Compared with the Inception V1 network, the network adds a residual error and an improved CBAM channel attention module to expand the receptive field of the network, pays attention to the effective characteristics of the lung region, adds a cavity convolution module parallel to a convolution layer to supplement lost detail information, and finally forms three different multi-scale CT characteristic fusion modules and carries out two-time series stacking. Therefore, the lung CT image is subjected to multi-scale feature extraction and fusion, the CT feature extraction capability of the network is enhanced, and more accurate and effective CT features are obtained.
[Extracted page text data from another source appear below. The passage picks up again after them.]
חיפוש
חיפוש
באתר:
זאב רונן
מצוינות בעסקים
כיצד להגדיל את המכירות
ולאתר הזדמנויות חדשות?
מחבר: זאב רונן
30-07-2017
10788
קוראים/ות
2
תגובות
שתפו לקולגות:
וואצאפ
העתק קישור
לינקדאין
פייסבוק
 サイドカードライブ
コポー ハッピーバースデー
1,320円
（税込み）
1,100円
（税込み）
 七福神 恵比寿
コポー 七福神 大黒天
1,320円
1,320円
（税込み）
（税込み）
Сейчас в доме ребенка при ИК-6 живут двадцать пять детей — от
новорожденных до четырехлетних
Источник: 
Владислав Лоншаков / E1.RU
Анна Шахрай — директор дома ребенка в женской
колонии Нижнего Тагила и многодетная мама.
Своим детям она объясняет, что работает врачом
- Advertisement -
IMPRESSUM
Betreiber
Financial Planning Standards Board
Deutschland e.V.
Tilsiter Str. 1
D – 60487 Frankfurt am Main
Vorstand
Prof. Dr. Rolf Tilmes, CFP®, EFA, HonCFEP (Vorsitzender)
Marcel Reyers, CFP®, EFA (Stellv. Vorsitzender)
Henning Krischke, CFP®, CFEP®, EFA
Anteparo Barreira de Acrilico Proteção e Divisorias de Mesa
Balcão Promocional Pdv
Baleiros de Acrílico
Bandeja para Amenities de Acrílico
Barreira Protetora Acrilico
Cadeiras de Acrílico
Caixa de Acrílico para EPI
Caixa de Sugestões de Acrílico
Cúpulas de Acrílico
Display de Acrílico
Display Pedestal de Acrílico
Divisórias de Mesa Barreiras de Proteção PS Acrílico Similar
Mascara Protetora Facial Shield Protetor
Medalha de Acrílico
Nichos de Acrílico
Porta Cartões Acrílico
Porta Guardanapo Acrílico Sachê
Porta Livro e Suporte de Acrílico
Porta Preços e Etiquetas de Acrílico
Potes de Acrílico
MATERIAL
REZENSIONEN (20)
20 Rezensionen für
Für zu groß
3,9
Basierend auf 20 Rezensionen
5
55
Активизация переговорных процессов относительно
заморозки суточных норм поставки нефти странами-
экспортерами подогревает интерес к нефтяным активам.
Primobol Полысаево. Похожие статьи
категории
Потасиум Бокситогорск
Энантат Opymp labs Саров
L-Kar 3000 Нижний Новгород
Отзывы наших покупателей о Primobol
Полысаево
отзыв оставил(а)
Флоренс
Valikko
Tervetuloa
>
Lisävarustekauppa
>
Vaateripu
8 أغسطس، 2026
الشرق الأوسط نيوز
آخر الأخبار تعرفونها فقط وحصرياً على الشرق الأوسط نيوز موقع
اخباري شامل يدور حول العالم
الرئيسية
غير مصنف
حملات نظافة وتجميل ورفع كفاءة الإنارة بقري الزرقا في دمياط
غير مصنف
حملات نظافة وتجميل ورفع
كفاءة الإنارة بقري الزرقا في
The front-end down-sampling module comprises three serially-connected 3 x 3 convolution layers, a maximum pooling layer, a 1 x 1 convolution layer, two serially-connected 3 x 3 convolution layers and a maximum pooling layer which are sequentially cascaded;

the multi-scale CT feature fusion module comprises 2 serially-connected multi-scale CT feature fusion modules A, a first maximum pooling layer, 2 serially-connected multi-scale CT feature fusion modules B, a second maximum pooling layer, 2 serially-connected multi-scale CT feature fusion modules C, an average pooling layer, a global average pooling layer, a first full-connection layer and a second full-connection layer which are sequentially cascaded.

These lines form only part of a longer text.